**EXERCISE**
In the entries that follow, which lines hold the string "button"? List them.

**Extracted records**
########
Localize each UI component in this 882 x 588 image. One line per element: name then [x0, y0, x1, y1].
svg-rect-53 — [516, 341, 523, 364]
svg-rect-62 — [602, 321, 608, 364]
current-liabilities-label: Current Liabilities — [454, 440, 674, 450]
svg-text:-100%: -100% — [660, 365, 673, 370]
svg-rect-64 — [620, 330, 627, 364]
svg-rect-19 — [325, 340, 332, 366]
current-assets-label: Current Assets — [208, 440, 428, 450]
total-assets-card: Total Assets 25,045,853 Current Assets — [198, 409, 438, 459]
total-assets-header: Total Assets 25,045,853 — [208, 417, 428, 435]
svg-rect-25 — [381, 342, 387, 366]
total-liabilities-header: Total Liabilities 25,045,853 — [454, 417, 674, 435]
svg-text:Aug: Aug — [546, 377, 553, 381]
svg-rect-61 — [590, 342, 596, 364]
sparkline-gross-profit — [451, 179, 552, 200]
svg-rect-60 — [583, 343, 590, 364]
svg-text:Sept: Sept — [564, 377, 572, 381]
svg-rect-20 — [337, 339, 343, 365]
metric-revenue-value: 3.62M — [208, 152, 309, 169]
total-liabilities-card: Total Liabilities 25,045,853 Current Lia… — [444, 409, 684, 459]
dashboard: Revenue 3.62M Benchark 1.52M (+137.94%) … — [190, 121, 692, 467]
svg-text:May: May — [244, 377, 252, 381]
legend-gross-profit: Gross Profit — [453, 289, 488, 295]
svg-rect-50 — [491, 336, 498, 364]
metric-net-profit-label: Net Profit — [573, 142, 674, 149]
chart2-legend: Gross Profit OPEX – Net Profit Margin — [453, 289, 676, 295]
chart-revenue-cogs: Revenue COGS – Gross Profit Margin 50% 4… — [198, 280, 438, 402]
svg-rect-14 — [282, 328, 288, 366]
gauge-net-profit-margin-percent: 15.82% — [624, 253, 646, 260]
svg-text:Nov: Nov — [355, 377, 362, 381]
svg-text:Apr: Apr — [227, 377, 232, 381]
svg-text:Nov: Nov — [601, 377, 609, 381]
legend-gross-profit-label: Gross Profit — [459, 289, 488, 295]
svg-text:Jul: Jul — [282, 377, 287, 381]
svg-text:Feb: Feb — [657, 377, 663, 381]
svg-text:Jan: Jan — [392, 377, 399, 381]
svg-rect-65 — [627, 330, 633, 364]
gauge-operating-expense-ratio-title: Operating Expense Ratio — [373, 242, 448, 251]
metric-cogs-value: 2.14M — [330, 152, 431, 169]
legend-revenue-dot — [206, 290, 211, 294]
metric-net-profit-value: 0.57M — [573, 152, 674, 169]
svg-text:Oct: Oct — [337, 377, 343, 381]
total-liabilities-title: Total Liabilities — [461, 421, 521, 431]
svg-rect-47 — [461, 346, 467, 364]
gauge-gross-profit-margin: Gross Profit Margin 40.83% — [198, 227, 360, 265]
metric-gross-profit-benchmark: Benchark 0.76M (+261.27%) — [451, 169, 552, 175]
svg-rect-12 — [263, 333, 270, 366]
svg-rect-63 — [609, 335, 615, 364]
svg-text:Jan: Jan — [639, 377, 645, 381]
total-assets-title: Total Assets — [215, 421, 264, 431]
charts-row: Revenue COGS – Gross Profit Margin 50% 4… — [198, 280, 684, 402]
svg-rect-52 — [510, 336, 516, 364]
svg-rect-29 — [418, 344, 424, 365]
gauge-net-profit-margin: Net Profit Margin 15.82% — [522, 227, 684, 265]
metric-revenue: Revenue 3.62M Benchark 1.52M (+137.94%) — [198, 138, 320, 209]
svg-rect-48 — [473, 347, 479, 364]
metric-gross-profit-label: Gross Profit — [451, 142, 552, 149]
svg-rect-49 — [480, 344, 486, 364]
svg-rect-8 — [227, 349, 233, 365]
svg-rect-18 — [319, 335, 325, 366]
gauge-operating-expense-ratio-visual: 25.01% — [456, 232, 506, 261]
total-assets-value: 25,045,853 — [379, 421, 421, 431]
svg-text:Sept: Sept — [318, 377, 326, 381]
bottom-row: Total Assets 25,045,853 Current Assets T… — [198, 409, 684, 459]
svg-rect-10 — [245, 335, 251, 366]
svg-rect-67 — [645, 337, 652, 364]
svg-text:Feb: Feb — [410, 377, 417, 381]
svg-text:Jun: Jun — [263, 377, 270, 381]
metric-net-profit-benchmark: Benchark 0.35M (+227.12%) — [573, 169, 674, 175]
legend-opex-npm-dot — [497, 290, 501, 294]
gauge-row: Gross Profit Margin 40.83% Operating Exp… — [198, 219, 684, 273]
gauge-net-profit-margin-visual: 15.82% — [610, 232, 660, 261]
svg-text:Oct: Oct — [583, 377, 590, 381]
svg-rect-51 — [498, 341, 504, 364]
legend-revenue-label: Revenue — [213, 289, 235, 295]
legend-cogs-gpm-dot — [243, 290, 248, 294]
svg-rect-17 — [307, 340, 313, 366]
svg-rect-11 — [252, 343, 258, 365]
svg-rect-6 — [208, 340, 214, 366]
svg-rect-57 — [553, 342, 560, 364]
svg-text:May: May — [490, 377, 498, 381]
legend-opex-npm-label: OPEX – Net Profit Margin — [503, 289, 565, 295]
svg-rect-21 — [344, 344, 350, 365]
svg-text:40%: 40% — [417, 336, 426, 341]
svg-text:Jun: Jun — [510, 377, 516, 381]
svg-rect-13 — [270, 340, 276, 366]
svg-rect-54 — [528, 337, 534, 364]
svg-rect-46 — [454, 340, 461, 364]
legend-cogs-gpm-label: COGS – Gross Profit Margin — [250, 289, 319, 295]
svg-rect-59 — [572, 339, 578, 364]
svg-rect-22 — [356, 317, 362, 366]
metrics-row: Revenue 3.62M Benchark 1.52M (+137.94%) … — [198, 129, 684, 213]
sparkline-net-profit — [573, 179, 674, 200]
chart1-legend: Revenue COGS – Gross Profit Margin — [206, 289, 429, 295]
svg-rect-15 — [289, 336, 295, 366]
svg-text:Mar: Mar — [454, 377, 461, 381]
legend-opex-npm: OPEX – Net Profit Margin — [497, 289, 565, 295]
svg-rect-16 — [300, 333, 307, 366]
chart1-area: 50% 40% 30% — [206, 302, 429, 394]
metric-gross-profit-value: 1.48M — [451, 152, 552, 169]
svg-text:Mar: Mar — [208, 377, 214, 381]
########
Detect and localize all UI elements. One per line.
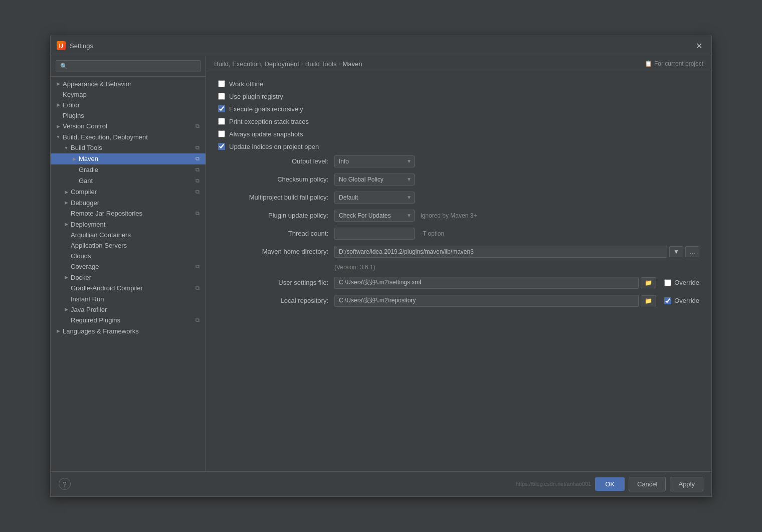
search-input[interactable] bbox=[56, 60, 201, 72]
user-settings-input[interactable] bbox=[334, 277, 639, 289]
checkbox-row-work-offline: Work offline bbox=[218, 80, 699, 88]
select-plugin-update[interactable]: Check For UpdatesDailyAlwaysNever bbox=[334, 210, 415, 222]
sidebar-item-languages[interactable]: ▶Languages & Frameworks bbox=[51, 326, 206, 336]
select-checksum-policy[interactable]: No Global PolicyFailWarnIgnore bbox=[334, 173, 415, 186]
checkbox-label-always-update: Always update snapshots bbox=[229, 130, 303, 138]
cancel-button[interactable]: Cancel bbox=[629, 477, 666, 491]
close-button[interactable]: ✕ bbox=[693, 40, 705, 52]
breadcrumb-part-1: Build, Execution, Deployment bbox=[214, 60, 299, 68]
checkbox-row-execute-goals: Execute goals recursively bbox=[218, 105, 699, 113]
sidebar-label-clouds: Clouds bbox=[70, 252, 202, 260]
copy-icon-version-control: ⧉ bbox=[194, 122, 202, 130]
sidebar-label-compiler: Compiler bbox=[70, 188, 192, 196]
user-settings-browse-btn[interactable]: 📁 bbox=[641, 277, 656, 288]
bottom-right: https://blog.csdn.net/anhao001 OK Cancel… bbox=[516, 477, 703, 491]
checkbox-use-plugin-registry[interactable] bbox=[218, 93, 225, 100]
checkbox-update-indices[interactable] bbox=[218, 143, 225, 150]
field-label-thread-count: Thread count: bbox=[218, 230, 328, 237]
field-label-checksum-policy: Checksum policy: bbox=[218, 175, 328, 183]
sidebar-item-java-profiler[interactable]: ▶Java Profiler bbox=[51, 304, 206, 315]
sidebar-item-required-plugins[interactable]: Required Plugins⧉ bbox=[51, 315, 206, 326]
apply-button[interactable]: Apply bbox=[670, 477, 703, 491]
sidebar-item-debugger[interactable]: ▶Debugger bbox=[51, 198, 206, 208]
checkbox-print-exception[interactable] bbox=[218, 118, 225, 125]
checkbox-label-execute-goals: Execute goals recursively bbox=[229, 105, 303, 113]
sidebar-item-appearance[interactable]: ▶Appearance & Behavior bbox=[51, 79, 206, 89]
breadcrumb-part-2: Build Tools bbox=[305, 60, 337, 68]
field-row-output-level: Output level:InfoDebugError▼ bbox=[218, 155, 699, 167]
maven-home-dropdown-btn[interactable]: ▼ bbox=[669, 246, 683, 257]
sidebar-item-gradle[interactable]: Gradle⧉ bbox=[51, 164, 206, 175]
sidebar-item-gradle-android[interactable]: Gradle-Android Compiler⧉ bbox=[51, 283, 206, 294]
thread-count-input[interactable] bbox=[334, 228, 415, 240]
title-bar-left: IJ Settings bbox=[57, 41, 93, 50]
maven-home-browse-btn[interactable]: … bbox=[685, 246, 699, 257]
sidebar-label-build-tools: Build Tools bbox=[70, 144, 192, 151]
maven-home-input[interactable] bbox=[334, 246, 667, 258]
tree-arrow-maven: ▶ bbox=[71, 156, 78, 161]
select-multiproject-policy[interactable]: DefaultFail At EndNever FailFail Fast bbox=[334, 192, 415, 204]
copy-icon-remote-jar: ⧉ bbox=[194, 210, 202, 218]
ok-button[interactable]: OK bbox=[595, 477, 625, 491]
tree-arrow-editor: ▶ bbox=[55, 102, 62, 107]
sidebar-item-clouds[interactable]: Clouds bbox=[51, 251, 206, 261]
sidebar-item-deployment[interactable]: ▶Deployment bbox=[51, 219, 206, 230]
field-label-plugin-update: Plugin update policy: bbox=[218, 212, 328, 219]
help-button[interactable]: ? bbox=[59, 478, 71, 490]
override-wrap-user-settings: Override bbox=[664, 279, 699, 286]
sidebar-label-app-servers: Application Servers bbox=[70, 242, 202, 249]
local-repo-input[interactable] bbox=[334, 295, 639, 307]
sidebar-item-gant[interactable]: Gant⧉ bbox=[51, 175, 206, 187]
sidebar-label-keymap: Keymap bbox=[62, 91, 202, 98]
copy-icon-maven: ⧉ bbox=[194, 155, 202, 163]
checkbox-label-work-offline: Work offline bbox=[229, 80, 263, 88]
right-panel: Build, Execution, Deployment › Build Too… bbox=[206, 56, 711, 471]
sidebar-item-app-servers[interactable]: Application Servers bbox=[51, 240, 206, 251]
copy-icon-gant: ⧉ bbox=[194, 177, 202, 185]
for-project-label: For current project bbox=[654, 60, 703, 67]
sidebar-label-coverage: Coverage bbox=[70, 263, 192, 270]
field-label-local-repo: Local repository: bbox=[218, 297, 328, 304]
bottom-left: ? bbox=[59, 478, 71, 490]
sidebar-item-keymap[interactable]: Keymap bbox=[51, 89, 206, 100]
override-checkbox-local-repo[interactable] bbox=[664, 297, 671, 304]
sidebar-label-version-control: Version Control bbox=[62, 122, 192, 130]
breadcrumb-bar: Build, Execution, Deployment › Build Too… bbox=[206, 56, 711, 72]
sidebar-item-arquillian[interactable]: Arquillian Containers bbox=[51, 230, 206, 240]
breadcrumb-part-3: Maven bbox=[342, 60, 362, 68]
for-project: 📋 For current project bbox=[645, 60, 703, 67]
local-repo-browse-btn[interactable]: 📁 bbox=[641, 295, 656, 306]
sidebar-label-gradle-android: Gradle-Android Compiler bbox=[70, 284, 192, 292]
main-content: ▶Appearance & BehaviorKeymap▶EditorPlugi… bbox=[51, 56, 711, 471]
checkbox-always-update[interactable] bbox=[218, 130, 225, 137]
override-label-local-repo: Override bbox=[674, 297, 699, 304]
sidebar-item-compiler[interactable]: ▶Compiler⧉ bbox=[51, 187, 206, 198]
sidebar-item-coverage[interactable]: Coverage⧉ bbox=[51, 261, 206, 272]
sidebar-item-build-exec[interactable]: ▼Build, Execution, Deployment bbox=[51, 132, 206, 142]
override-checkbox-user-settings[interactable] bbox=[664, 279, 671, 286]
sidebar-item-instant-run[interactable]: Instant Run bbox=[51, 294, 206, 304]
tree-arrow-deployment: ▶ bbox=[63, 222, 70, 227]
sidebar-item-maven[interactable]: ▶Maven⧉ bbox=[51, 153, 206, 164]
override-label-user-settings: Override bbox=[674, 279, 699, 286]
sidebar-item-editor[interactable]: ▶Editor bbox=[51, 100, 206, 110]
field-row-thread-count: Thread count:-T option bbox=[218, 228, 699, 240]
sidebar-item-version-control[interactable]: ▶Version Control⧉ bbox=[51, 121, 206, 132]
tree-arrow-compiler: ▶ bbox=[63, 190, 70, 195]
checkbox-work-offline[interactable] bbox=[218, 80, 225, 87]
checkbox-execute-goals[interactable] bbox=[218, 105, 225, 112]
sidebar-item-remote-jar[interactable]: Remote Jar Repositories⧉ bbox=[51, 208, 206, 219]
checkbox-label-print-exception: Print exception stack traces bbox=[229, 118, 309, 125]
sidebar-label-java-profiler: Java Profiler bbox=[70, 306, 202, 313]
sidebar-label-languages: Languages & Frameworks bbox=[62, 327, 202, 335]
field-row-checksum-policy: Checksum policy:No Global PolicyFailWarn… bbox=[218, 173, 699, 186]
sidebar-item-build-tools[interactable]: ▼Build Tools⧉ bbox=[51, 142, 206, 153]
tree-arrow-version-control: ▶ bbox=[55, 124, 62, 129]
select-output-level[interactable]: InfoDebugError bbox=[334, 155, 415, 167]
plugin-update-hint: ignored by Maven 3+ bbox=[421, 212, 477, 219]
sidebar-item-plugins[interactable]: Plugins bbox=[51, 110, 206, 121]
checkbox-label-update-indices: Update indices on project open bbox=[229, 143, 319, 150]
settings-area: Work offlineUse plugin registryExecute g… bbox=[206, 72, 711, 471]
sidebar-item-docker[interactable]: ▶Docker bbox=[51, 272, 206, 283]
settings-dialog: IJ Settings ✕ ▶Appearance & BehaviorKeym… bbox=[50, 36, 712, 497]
########
**ANSWER TO THIS TASK**
cancel-button[interactable]: Cancel bbox=[629, 477, 666, 491]
close-button[interactable]: ✕ bbox=[693, 40, 705, 52]
apply-button[interactable]: Apply bbox=[670, 477, 703, 491]
ok-button[interactable]: OK bbox=[595, 477, 625, 491]
help-button[interactable]: ? bbox=[59, 478, 71, 490]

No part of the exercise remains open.